● Directions
For this exercise, transcribe every line of the material exactly and skip the pictures.

● Information supplied
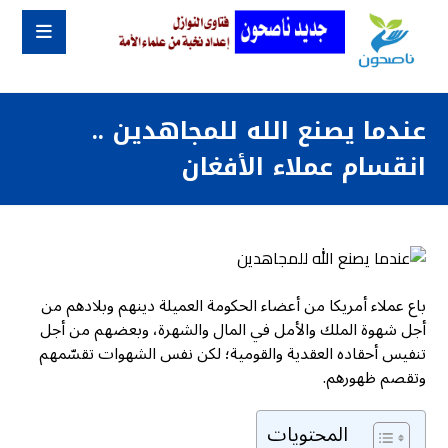
عندما يصنع الله للمجاهدين ..
انقسام عملاء الأفغان
باع عملاء أمريكا من أعضاء الحكومة العميلة دينهم وبلادهم من
أجل شهوة الملك والأمل في المال والشهرة، وبعضهم من أجل
تنفيس أحقاده العقدية والقومية؛ لكن نفس الشهوات تقسّمهم
وتقصم ظهورهم.
المحتويات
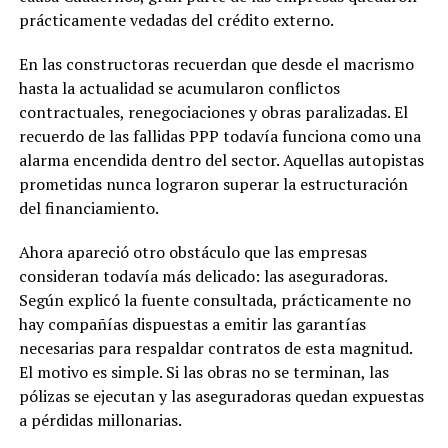
prácticamente vedadas del crédito externo.
En las constructoras recuerdan que desde el macrismo
hasta la actualidad se acumularon conflictos
contractuales, renegociaciones y obras paralizadas. El
recuerdo de las fallidas PPP todavía funciona como una
alarma encendida dentro del sector. Aquellas autopistas
prometidas nunca lograron superar la estructuración
del financiamiento.
Ahora apareció otro obstáculo que las empresas
consideran todavía más delicado: las aseguradoras.
Según explicó la fuente consultada, prácticamente no
hay compañías dispuestas a emitir las garantías
necesarias para respaldar contratos de esta magnitud.
El motivo es simple. Si las obras no se terminan, las
pólizas se ejecutan y las aseguradoras quedan expuestas
a pérdidas millonarias.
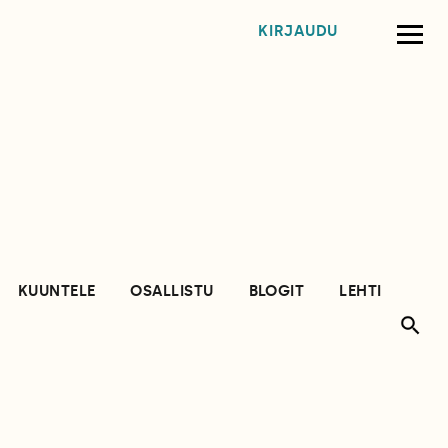
KIRJAUDU
KUUNTELE
OSALLISTU
BLOGIT
LEHTI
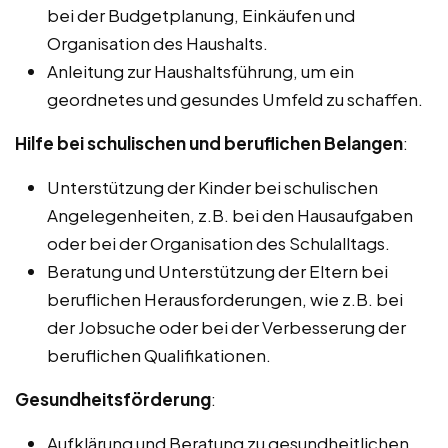
bei der Budgetplanung, Einkäufen und
Organisation des Haushalts.
Anleitung zur Haushaltsführung, um ein
geordnetes und gesundes Umfeld zu schaffen.
Hilfe bei schulischen und beruflichen Belangen
:
Unterstützung der Kinder bei schulischen
Angelegenheiten, z.B. bei den Hausaufgaben
oder bei der Organisation des Schulalltags.
Beratung und Unterstützung der Eltern bei
beruflichen Herausforderungen, wie z.B. bei
der Jobsuche oder bei der Verbesserung der
beruflichen Qualifikationen.
Gesundheitsförderung
:
Aufklärung und Beratung zu gesundheitlichen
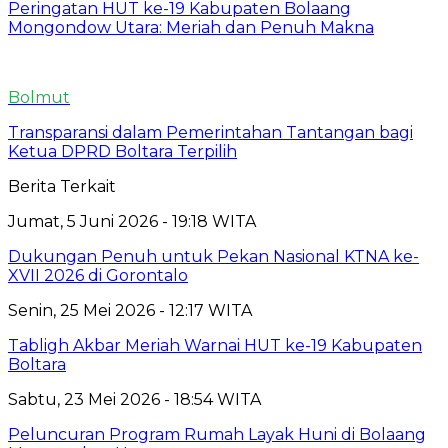
Peringatan HUT ke-19 Kabupaten Bolaang
Mongondow Utara: Meriah dan Penuh Makna
Bolmut
Transparansi dalam Pemerintahan Tantangan bagi
Ketua DPRD Boltara Terpilih
Berita Terkait
Jumat, 5 Juni 2026 - 19:18 WITA
Dukungan Penuh untuk Pekan Nasional KTNA ke-
XVII 2026 di Gorontalo
Senin, 25 Mei 2026 - 12:17 WITA
Tabligh Akbar Meriah Warnai HUT ke-19 Kabupaten
Boltara
Sabtu, 23 Mei 2026 - 18:54 WITA
Peluncuran Program Rumah Layak Huni di Bolaang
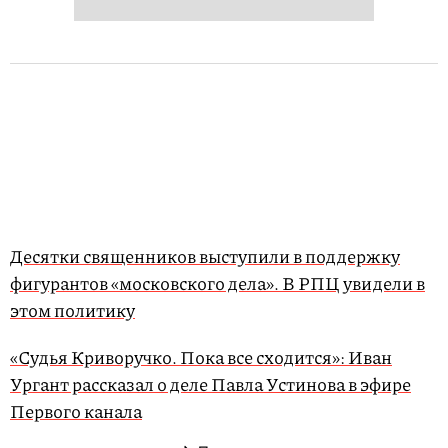
Десятки священников выступили в поддержку
фигурантов «московского дела». В РПЦ увидели в
этом политику
«Судья Криворучко. Пока все сходится»: Иван
Ургант рассказал о деле Павла Устинова в эфире
Первого канала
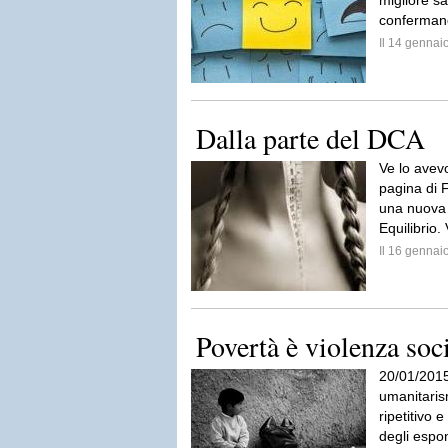
migliore sa
confermand
Il 14 genna
Dalla parte del DCA
Ve lo avev
pagina di 
una nuova 
Equilibrio.
Il 16 genna
Povertà è violenza soci
20/01/2015
umanitaris
ripetitivo 
degli espon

● Output below
عندما يصنع الله للمجاهدين ..
انقسام عملاء الأفغان
باع عملاء أمريكا من أعضاء الحكومة العميلة دينهم وبلادهم من
أجل شهوة الملك والأمل في المال والشهرة، وبعضهم من أجل
تنفيس أحقاده العقدية والقومية؛ لكن نفس الشهوات تقسّمهم
وتقصم ظهورهم.
المحتويات
prácticamente vedadas del crédito externo.
En las constructoras recuerdan que desde el macrismo
hasta la actualidad se acumularon conflictos
contractuales, renegociaciones y obras paralizadas. El
recuerdo de las fallidas PPP todavía funciona como una
alarma encendida dentro del sector. Aquellas autopistas
prometidas nunca lograron superar la estructuración
del financiamiento.
Ahora apareció otro obstáculo que las empresas
consideran todavía más delicado: las aseguradoras.
Según explicó la fuente consultada, prácticamente no
hay compañías dispuestas a emitir las garantías
necesarias para respaldar contratos de esta magnitud.
El motivo es simple. Si las obras no se terminan, las
pólizas se ejecutan y las aseguradoras quedan expuestas
a pérdidas millonarias.
KIRJAUDU
KUUNTELE
OSALLISTU
BLOGIT
LEHTI
bei der Budgetplanung, Einkäufen und
Organisation des Haushalts.
Anleitung zur Haushaltsführung, um ein
geordnetes und gesundes Umfeld zu schaffen.
Hilfe bei schulischen und beruflichen Belangen
:
Unterstützung der Kinder bei schulischen
Angelegenheiten, z.B. bei den Hausaufgaben
oder bei der Organisation des Schulalltags.
Beratung und Unterstützung der Eltern bei
beruflichen Herausforderungen, wie z.B. bei
der Jobsuche oder bei der Verbesserung der
beruflichen Qualifikationen.
Gesundheitsförderung
:
Aufklärung und Beratung zu gesundheitlichen
Peringatan HUT ke-19 Kabupaten Bolaang
Mongondow Utara: Meriah dan Penuh Makna
Bolmut
Transparansi dalam Pemerintahan Tantangan bagi
Ketua DPRD Boltara Terpilih
Berita Terkait
Jumat, 5 Juni 2026 - 19:18 WITA
Dukungan Penuh untuk Pekan Nasional KTNA ke-
XVII 2026 di Gorontalo
Senin, 25 Mei 2026 - 12:17 WITA
Tabligh Akbar Meriah Warnai HUT ke-19 Kabupaten
Boltara
Sabtu, 23 Mei 2026 - 18:54 WITA
Peluncuran Program Rumah Layak Huni di Bolaang
Десятки священников выступили в поддержку
фигурантов «московского дела». В РПЦ увидели в
этом политику
«Судья Криворучко. Пока все сходится»: Иван
Ургант рассказал о деле Павла Устинова в эфире
Первого канала
migliore sa
confermand
Il 14 genna
Dalla parte del DCA
Ve lo avev
pagina di 
una nuova 
Equilibrio.
Il 16 genna
Povertà è violenza soci
20/01/2015
umanitaris
ripetitivo 
degli espon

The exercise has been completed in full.